Given the listing below, output exactly the line containing "す。ひとつの技術をきっかけにワークフローを見直し、制作体制" and every line after it through the end.

Record excerpts
★ ★ ★ ★ ★ ★ ★
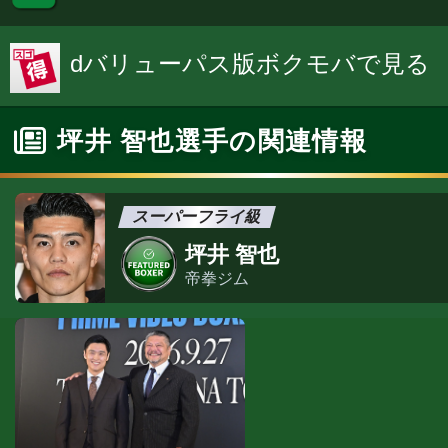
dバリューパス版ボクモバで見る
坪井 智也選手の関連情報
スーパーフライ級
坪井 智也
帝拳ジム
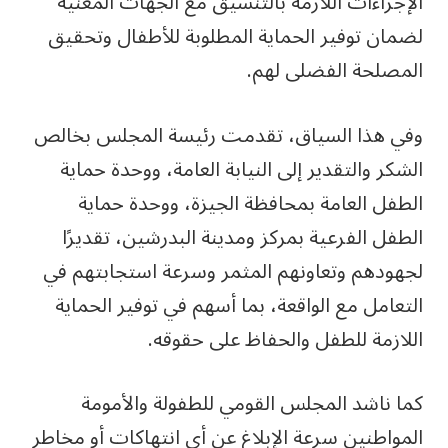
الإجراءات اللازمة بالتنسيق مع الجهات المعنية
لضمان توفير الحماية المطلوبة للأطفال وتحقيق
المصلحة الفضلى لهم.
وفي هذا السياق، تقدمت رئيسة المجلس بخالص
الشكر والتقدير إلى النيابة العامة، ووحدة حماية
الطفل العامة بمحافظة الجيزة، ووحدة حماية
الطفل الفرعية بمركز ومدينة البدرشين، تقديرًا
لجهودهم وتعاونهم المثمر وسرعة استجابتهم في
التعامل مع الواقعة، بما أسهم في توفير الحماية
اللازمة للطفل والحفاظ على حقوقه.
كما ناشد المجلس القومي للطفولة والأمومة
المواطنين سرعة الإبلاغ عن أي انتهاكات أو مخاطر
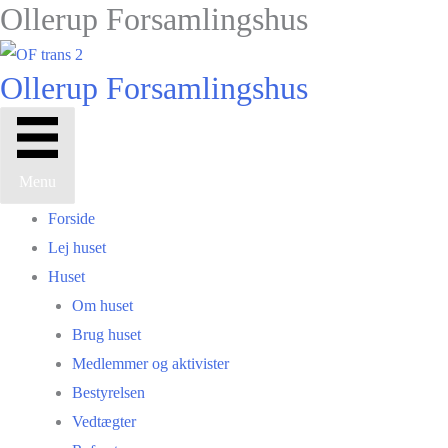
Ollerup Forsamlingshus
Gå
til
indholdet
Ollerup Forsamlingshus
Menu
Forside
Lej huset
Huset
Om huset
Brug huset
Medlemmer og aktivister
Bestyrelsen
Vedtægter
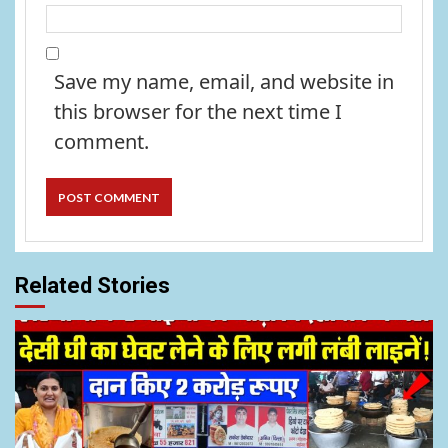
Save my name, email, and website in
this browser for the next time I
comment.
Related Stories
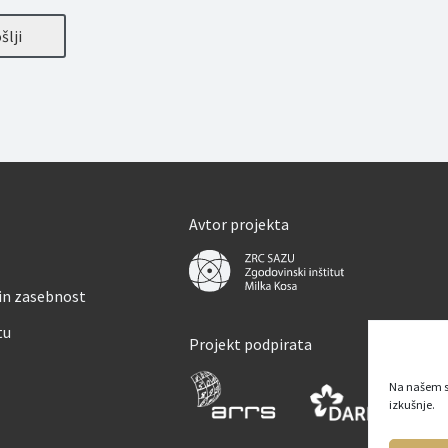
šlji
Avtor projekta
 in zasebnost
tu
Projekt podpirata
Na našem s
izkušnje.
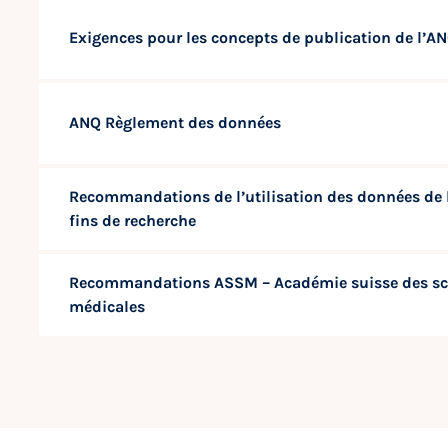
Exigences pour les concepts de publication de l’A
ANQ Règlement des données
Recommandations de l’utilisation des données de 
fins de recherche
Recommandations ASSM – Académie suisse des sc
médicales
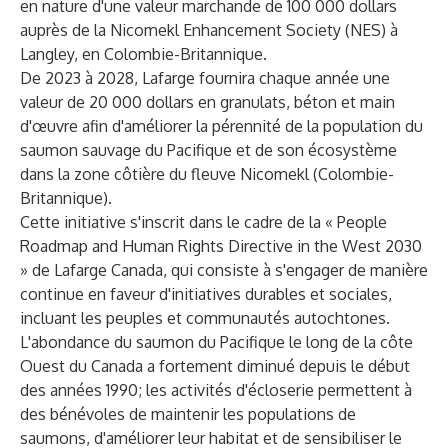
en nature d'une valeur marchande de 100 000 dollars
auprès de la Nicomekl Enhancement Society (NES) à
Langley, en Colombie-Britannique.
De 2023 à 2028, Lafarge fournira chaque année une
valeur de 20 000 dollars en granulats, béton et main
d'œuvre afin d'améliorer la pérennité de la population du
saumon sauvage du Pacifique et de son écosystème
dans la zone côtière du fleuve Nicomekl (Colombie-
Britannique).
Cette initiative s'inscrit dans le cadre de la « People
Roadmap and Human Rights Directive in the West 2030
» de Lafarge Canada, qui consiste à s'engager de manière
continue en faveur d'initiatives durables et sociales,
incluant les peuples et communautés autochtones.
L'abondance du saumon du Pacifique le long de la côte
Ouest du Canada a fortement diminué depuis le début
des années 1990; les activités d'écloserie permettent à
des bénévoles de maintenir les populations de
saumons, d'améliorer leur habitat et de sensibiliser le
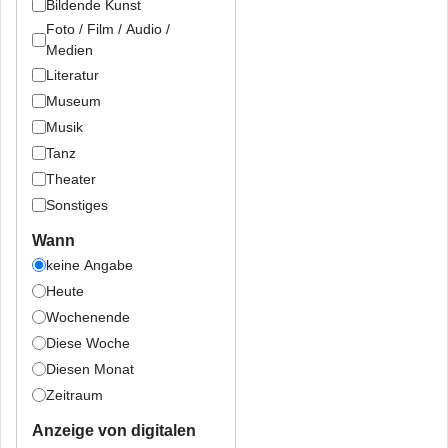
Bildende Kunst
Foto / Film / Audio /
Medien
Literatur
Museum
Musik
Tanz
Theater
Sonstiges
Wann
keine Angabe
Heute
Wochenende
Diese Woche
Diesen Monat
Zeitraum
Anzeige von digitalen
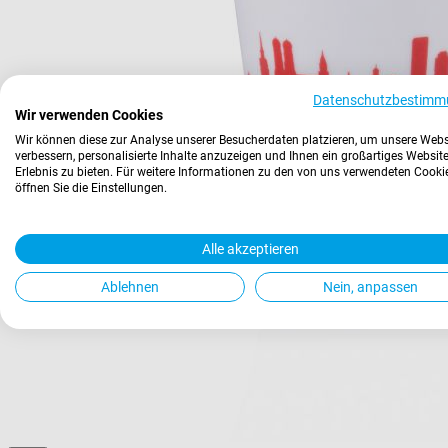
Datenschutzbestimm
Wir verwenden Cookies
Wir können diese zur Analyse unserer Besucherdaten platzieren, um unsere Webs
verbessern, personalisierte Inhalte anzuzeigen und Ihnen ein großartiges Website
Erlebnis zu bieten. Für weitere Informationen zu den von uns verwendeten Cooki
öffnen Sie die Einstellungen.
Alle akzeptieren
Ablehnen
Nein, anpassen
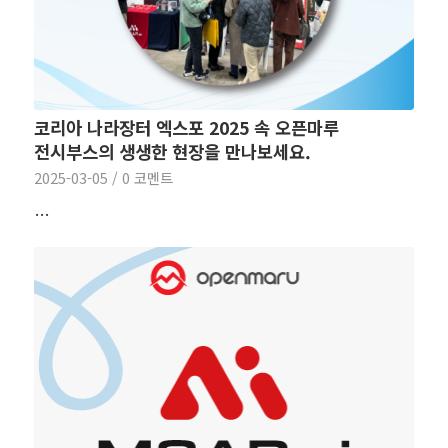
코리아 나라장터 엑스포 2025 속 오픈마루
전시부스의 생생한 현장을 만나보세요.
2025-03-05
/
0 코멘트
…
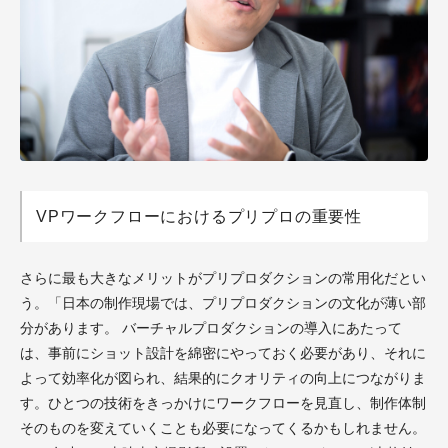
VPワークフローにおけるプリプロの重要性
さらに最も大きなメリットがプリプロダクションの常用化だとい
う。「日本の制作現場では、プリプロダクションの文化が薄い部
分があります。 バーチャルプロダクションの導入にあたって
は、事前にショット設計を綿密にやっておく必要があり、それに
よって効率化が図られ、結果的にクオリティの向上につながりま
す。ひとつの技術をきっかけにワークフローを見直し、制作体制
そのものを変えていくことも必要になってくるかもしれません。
★ ★ ★ ★ ★ ★ ★
Result of this exercise
す。ひとつの技術をきっかけにワークフローを見直し、制作体制
そのものを変えていくことも必要になってくるかもしれません。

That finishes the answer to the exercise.